- **Directions**:
Leaving out the pictures, please retype each record exactly.

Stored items
------------------------------
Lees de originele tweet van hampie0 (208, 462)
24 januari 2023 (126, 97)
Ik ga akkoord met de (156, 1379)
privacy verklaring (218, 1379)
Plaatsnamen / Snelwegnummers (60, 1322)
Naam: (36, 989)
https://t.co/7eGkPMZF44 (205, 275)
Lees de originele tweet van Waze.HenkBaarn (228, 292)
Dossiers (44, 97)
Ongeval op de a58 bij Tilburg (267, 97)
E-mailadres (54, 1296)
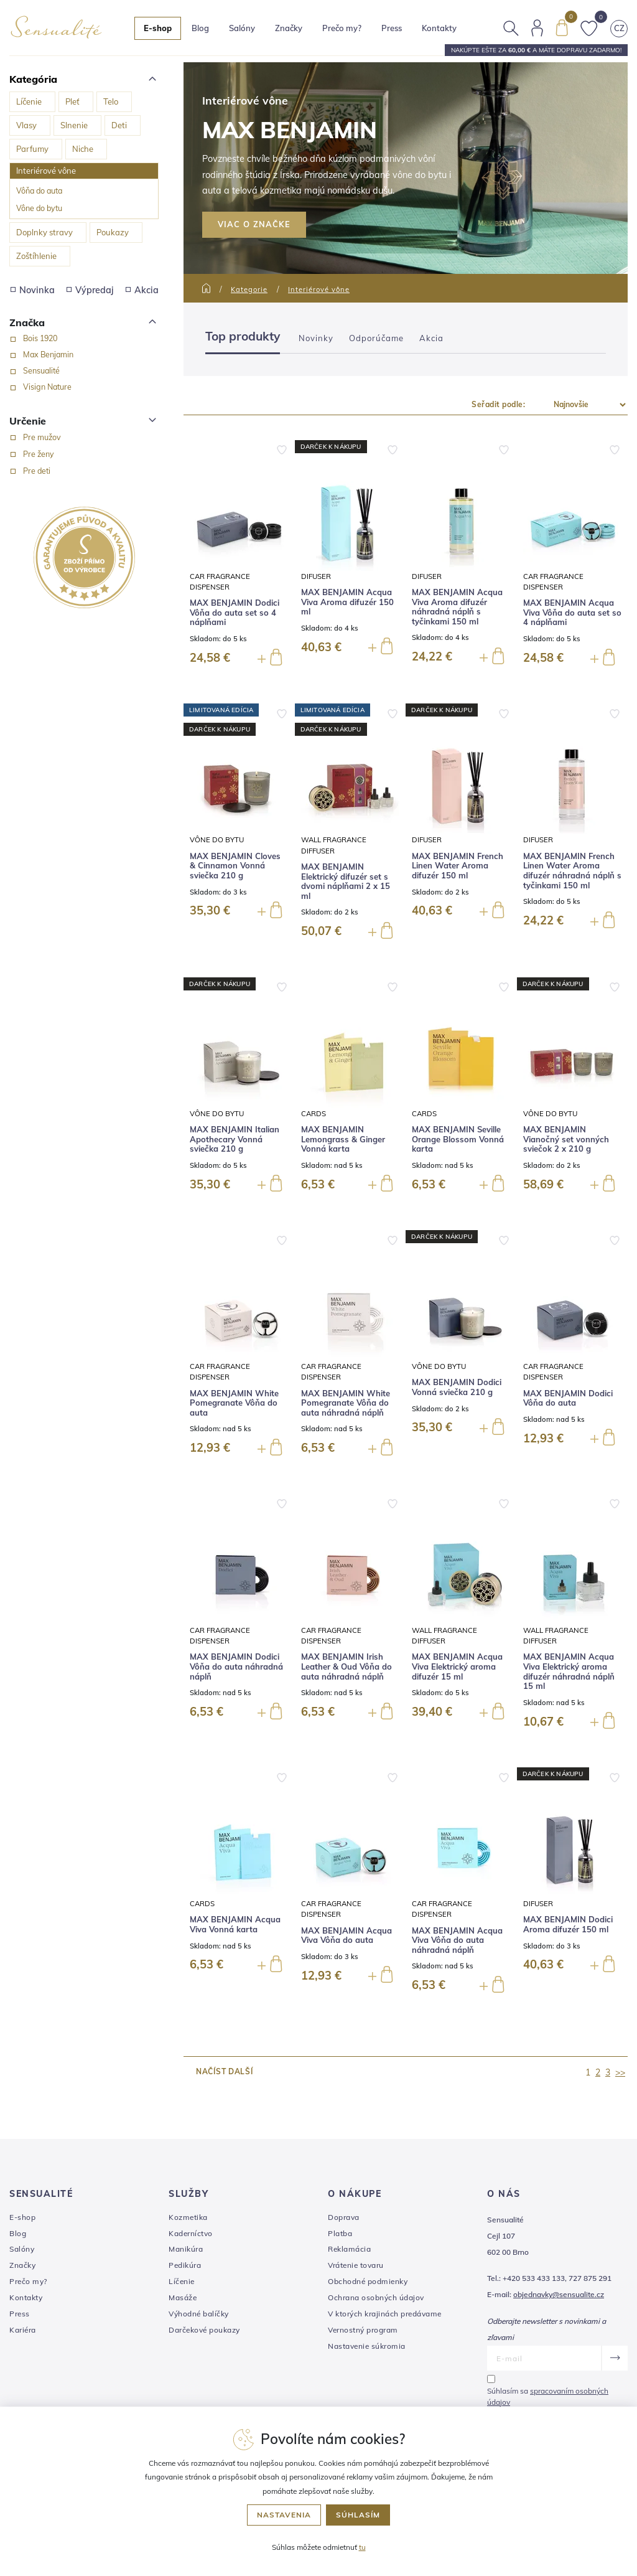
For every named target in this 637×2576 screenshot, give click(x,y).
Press (391, 28)
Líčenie (29, 101)
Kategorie (249, 289)
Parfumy (32, 149)
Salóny (21, 2249)
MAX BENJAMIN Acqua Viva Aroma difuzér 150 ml (347, 602)
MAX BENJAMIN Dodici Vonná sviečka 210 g (456, 1387)
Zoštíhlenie (36, 256)
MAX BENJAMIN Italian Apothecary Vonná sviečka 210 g (234, 1139)
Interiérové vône (46, 171)
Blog (200, 28)
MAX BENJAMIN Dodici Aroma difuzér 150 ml (568, 1924)
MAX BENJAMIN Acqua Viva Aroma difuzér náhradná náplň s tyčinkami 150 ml (457, 607)
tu (362, 2547)
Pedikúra (185, 2265)
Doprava (344, 2217)
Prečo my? (341, 28)
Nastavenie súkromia (367, 2346)
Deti (119, 125)
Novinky (316, 338)
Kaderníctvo (191, 2233)
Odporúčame (376, 338)
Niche (82, 149)
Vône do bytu (39, 208)
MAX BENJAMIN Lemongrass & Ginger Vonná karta (343, 1139)
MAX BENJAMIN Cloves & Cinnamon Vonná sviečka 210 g (235, 866)
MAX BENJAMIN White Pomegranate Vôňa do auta (234, 1403)
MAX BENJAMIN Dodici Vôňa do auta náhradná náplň (236, 1666)
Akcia (142, 290)
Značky (288, 28)
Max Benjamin (48, 354)
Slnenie (74, 125)
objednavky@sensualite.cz (558, 2294)
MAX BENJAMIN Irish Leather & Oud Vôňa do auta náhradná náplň (346, 1666)
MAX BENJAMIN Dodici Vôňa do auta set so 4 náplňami (234, 612)
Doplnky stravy (44, 232)
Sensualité (41, 370)
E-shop (22, 2217)
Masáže (183, 2297)
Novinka (33, 290)
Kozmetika (188, 2217)
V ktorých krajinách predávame (385, 2313)
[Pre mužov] (13, 437)
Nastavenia (284, 2514)
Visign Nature (47, 387)
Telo (110, 101)
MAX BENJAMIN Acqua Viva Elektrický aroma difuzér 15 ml (457, 1666)
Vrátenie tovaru (356, 2265)
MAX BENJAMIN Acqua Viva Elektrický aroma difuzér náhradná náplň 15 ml (569, 1671)
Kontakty (439, 28)
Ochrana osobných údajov (376, 2297)
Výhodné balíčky (199, 2313)
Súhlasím (358, 2514)
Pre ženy (38, 454)
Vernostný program (363, 2329)
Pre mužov (42, 437)
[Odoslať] (614, 2358)
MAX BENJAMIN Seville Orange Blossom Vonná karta (458, 1139)
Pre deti (36, 471)
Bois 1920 (40, 338)
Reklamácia (349, 2249)
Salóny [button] (242, 28)
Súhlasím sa (547, 2396)
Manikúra (186, 2249)
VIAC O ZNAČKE (254, 224)
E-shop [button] (158, 28)
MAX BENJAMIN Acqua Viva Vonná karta (235, 1924)
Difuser (316, 576)
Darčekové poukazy (204, 2329)
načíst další (224, 2071)
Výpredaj (90, 290)
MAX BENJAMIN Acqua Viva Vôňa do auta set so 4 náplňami (572, 612)
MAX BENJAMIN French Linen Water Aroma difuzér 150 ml (457, 866)
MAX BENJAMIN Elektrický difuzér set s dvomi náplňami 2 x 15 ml (345, 881)
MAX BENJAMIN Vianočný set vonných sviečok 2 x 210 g (566, 1139)
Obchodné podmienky (367, 2281)
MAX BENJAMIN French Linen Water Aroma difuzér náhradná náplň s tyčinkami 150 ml (572, 871)
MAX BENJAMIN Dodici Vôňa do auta (568, 1398)
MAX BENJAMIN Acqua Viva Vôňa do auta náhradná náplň (457, 1940)
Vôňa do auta (39, 190)
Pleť (72, 101)
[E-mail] (544, 2358)
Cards (313, 1113)
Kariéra (22, 2329)
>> (620, 2072)
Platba (340, 2233)
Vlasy (26, 125)
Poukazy (112, 232)
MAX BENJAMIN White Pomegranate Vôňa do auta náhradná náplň (345, 1403)
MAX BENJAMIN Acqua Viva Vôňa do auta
------------------------------
- **The answer**:
Lees de originele tweet van hampie0 (208, 462)
24 januari 2023 (126, 97)
Ik ga akkoord met de (156, 1379)
privacy verklaring (218, 1379)
Plaatsnamen / Snelwegnummers (60, 1322)
Naam: (36, 989)
https://t.co/7eGkPMZF44 (205, 275)
Lees de originele tweet van Waze.HenkBaarn (228, 292)
Dossiers (44, 97)
Ongeval op de a58 bij Tilburg (267, 97)
E-mailadres (54, 1296)
For every named target in this 637×2576 screenshot, give click(x,y).
Press (391, 28)
Líčenie (29, 101)
Kategorie (249, 289)
Parfumy (32, 149)
Salóny (21, 2249)
MAX BENJAMIN Acqua Viva Aroma difuzér 150 ml (347, 602)
MAX BENJAMIN Dodici Vonná sviečka 210 g (456, 1387)
Zoštíhlenie (36, 256)
MAX BENJAMIN Italian Apothecary Vonná sviečka 210 g (234, 1139)
Interiérové vône (46, 171)
Blog (200, 28)
MAX BENJAMIN Dodici Aroma difuzér 150 ml (568, 1924)
MAX BENJAMIN Acqua Viva Aroma difuzér náhradná náplň s tyčinkami 150 ml (457, 607)
tu (362, 2547)
Pedikúra (185, 2265)
Doprava (344, 2217)
Prečo my? (341, 28)
Nastavenie súkromia (367, 2346)
Deti (119, 125)
Novinky (316, 338)
Kaderníctvo (191, 2233)
Odporúčame (376, 338)
Niche (82, 149)
Vône do bytu (39, 208)
MAX BENJAMIN Lemongrass & Ginger Vonná karta (343, 1139)
MAX BENJAMIN Cloves & Cinnamon Vonná sviečka 210 g (235, 866)
MAX BENJAMIN White Pomegranate Vôňa do auta (234, 1403)
MAX BENJAMIN Dodici Vôňa do auta náhradná náplň (236, 1666)
Akcia (142, 290)
Značky (288, 28)
Max Benjamin (48, 354)
Slnenie (74, 125)
objednavky@sensualite.cz (558, 2294)
MAX BENJAMIN Irish Leather & Oud Vôňa do auta náhradná náplň (346, 1666)
MAX BENJAMIN Dodici Vôňa do auta set so 4 náplňami (234, 612)
Doplnky stravy (44, 232)
Sensualité (41, 370)
E-shop (22, 2217)
Masáže (183, 2297)
Novinka (33, 290)
Kozmetika (188, 2217)
V ktorých krajinách predávame (385, 2313)
[Pre mužov] (13, 437)
Nastavenia (284, 2514)
Visign Nature (47, 387)
Telo (110, 101)
MAX BENJAMIN Acqua Viva Elektrický aroma difuzér 15 ml (457, 1666)
Vrátenie tovaru (356, 2265)
MAX BENJAMIN Acqua Viva Elektrický aroma difuzér náhradná náplň 15 ml (569, 1671)
Kontakty (439, 28)
Ochrana osobných údajov (376, 2297)
Výhodné balíčky (199, 2313)
Súhlasím (358, 2514)
Pre ženy (38, 454)
Vernostný program (363, 2329)
Pre mužov (42, 437)
[Odoslať] (614, 2358)
MAX BENJAMIN Seville Orange Blossom Vonná karta (458, 1139)
Pre deti (36, 471)
Bois 1920 (40, 338)
Reklamácia (349, 2249)
Salóny [button] (242, 28)
Súhlasím sa (547, 2396)
Manikúra (186, 2249)
VIAC O ZNAČKE (254, 224)
E-shop [button] (158, 28)
MAX BENJAMIN Acqua Viva Vonná karta (235, 1924)
Difuser (316, 576)
Darčekové poukazy (204, 2329)
načíst další (224, 2071)
Výpredaj (90, 290)
MAX BENJAMIN Acqua Viva Vôňa do auta set so 4 náplňami (572, 612)
MAX BENJAMIN French Linen Water Aroma difuzér 150 ml (457, 866)
MAX BENJAMIN Elektrický difuzér set s dvomi náplňami 2 x 15 ml (345, 881)
MAX BENJAMIN Vianočný set vonných sviečok 2 x 210 g (566, 1139)
Obchodné podmienky (367, 2281)
MAX BENJAMIN French Linen Water Aroma difuzér náhradná náplň s tyčinkami 150 ml (572, 871)
MAX BENJAMIN Dodici Vôňa do auta (568, 1398)
MAX BENJAMIN Acqua Viva Vôňa do auta náhradná náplň (457, 1940)
Vôňa do auta (39, 190)
Pleť (72, 101)
[E-mail] (544, 2358)
Cards (313, 1113)
Kariéra (22, 2329)
>> (620, 2072)
Platba (340, 2233)
Vlasy (26, 125)
Poukazy (112, 232)
MAX BENJAMIN White Pomegranate Vôňa do auta náhradná náplň (345, 1403)
MAX BENJAMIN Acqua Viva Vôňa do auta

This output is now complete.